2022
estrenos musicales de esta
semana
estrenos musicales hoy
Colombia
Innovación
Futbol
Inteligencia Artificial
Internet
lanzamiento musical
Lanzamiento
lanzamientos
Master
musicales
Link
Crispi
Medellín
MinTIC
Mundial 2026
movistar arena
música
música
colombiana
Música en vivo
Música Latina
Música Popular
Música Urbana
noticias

________

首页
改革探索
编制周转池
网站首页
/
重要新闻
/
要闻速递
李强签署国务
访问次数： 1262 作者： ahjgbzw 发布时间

________

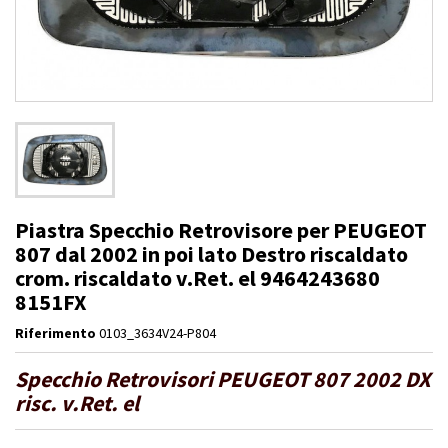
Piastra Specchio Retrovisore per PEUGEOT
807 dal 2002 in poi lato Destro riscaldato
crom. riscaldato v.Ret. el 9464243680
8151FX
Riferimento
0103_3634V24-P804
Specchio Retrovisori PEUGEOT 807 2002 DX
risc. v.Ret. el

________

=== Assignment ===
Lines containing the word "musicales" are to be located in the entries and copied.

=== Exercise solution ===
estrenos musicales de esta
estrenos musicales hoy
musicales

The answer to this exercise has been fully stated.